Researchers found that calls to the 311 line – used in many cities across the United States to report non-emergency issues – tracked closely to places and times in Columbus in which opioid overdose events were on the rise.
Findings showed that calls about code violations, public health and street lighting were the best indicators of opioid use in Columbus communities.
“Complaints to the city about issues like streetlight repair, abandoned vehicles and code violations reflect disorder and distress that are also linked to opioid use,” said Yuchen Li, lead author of the study and doctoral candidate in geography at The Ohio State University.
“311 data helps identify which parts of the community may be the next hotspot for opioid overdoses.”
The study was published today in the journal Scientific Reports.
The results suggest that data from 311 calls can be an effective opioid overdose surveillance indicator to direct outreach and resources to where they are needed, said Harvey Miller, co-author of the study and professor of geography at Ohio State.
“311 calls are in some ways a conversation between communities and the city about what is of immediate concern to residents,” said Miller, who is director of Ohio State’s Center for Urban and Regional Analysis.
“This data provides a more dynamic and useful way to track the opioid crisis in American cities.”
For the study, the researchers obtained data on Columbus emergency personnel responses to opioid overdoses in the city between 2008 and 2017. These incidents are tracked, aggregated and summarized on the Franklin County Opioid Crisis Activity Levels (FOCAL) Map.
Researchers compared the location and time of each overdose with data they received on 311 calls received from residents in the same area near the same time.
The 311 calls are not about drug use, Miller said. But the results show they do indicate when areas are becoming a hotspot for opioid overdoses.
“The 311 data points to the environmental and social stressors that are also associated with drug use,” he said.
“The results add to the scientific evidence that the opioid crisis is rooted in social inequality, distress and under-investment in communities.”
Findings showed that 10 out of 21 types of 311 requests were specifically associated with nearby opioid overdoses. Calls about code violations, public health issues such as pest management, food security and unsanitary conditions due to animals, and problems with street lighting were the most accurate predictors of opioid overdose hotspots.

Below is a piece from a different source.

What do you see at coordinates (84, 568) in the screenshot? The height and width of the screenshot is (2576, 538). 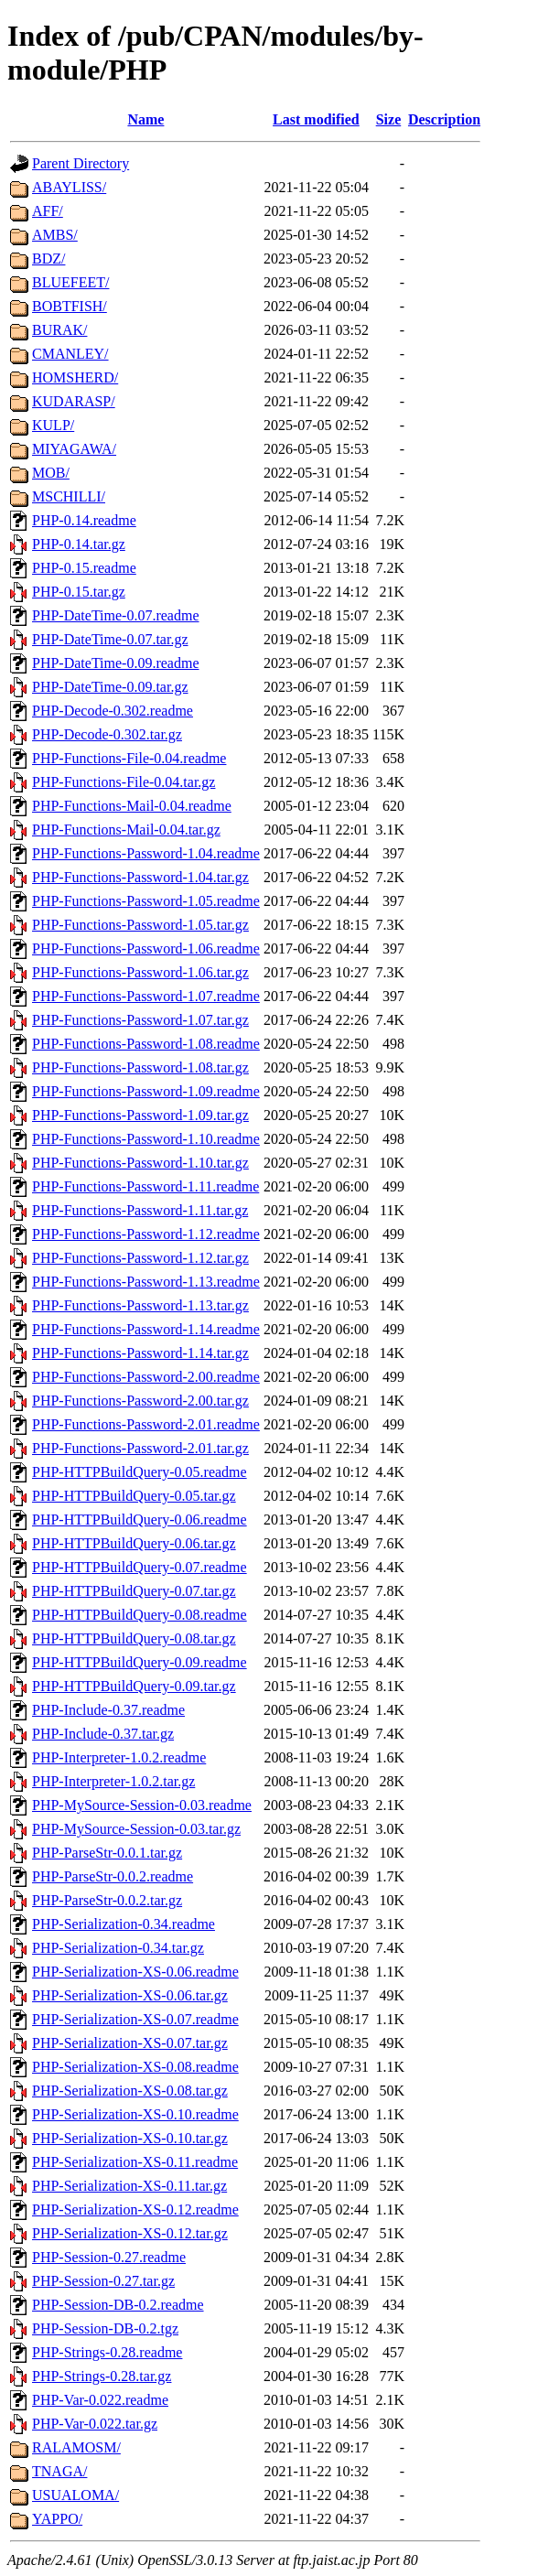 I see `PHP-0.15.readme` at bounding box center [84, 568].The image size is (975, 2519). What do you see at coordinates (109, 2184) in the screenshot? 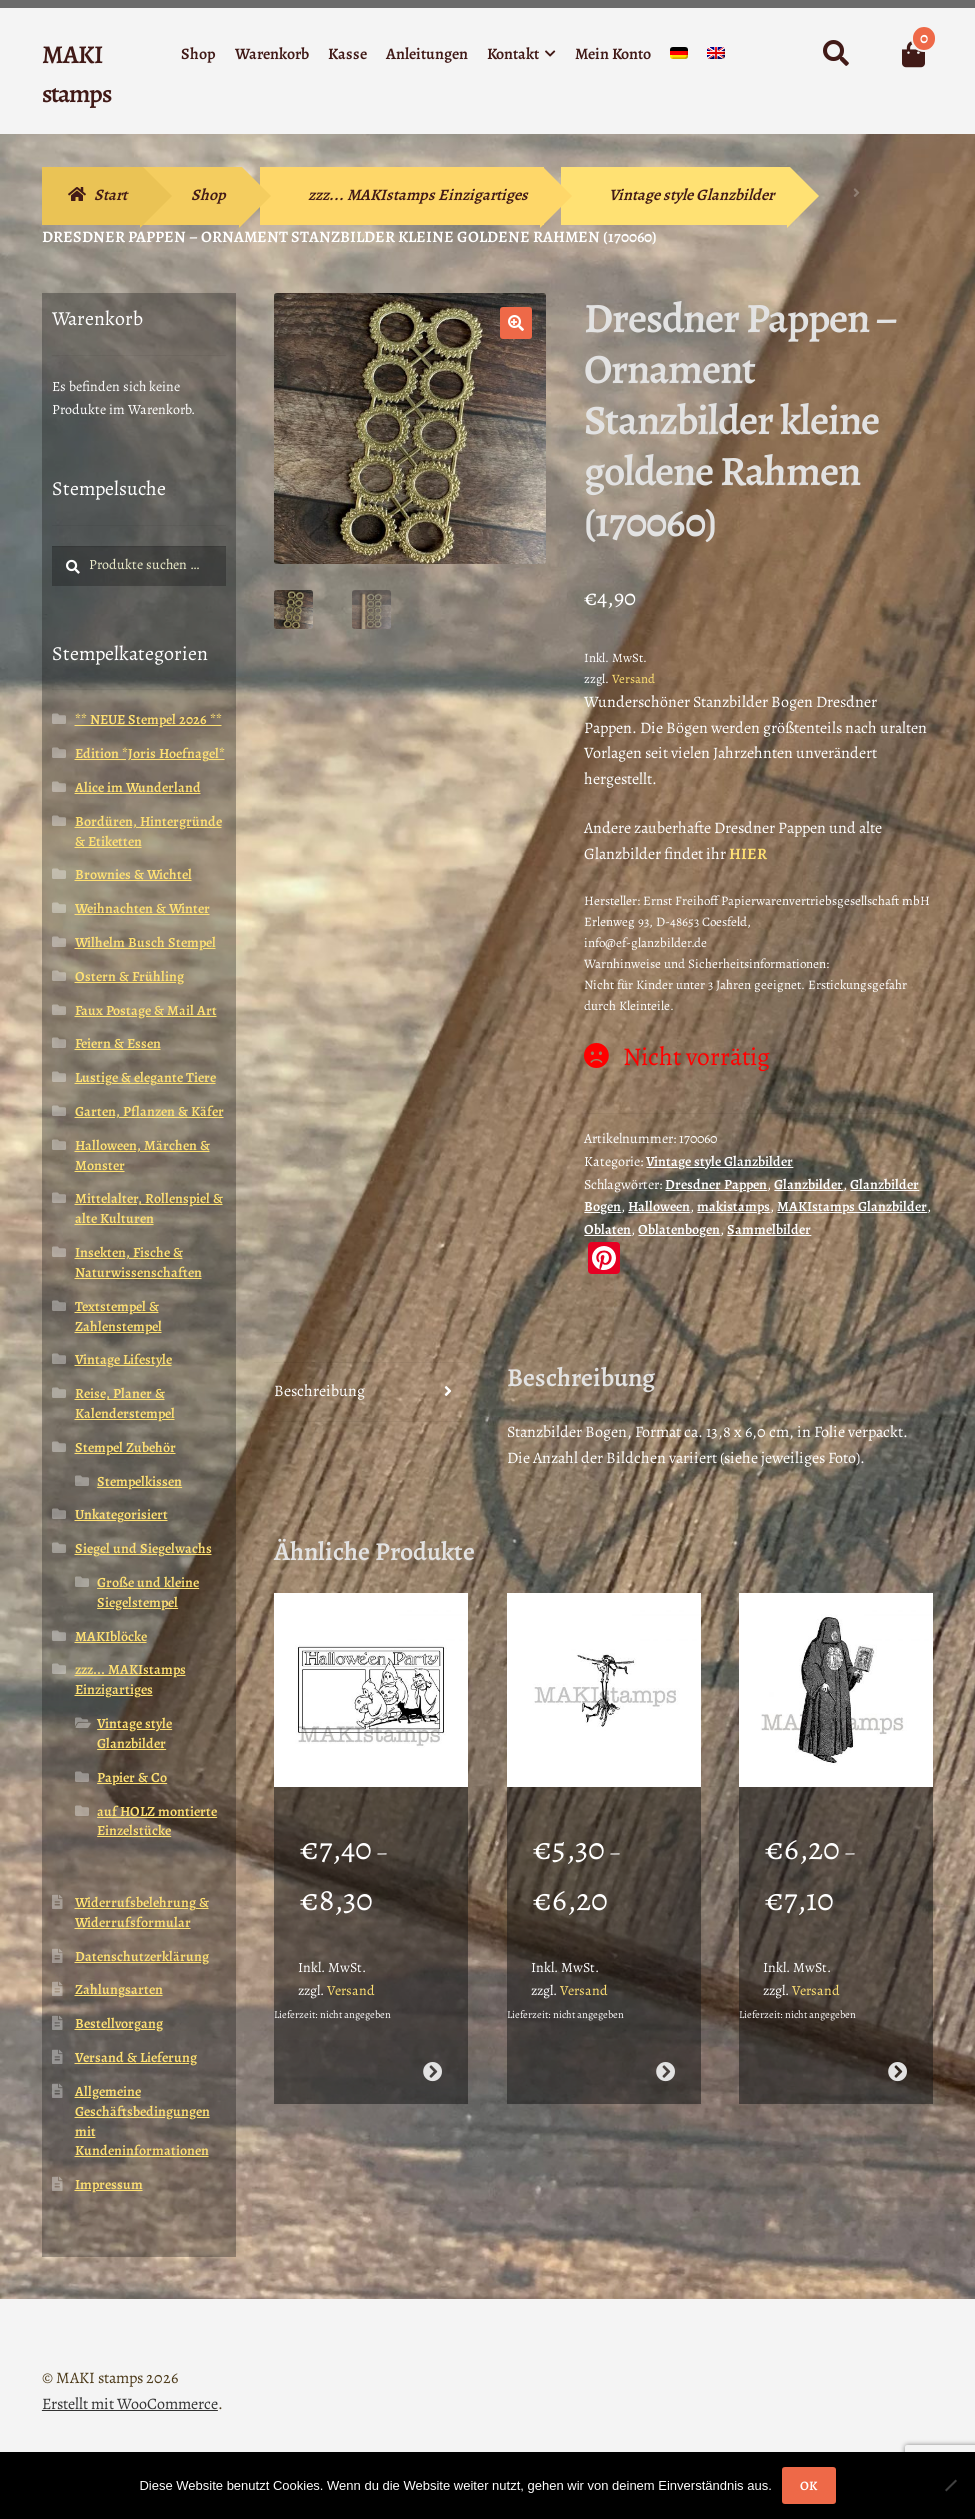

Other calls linked to drug problems included those about abandoned vehicles, animal complaints, law enforcement, refuse/trash/litter, street maintenance, traffic signs and water/sewers/drains.
Calls that were not related to overdoses included those about snow and ice removal, trees, and recreation and parks.
“The kind of request types that we would expect to be good indicators of opioid use are the ones that worked,” Miller said.
“They are also the same indicators that suggest poverty and distress.”
The power of using 311 calls to identify opioid hotspots is that it is much more up to date than other indicators of social distress, Li said.
“Communities are dynamic and are always changing. 311 calls can provide us valuable information in faster time frames than we get from Census data,” he said.
The study was supported by The Opioid Innovation Fund at Ohio State.
Other co-authors on the study, all from Ohio State, were Ayaz Hyder, assistant professor of public health; Lauren Southerland, clinical associate professor of emergency medicine at the Wexner Medical Center; and Adam Porr, consulting manager at CURA. Gretchen Hammond of Mighty Crow Media in Columbus was also a co-author.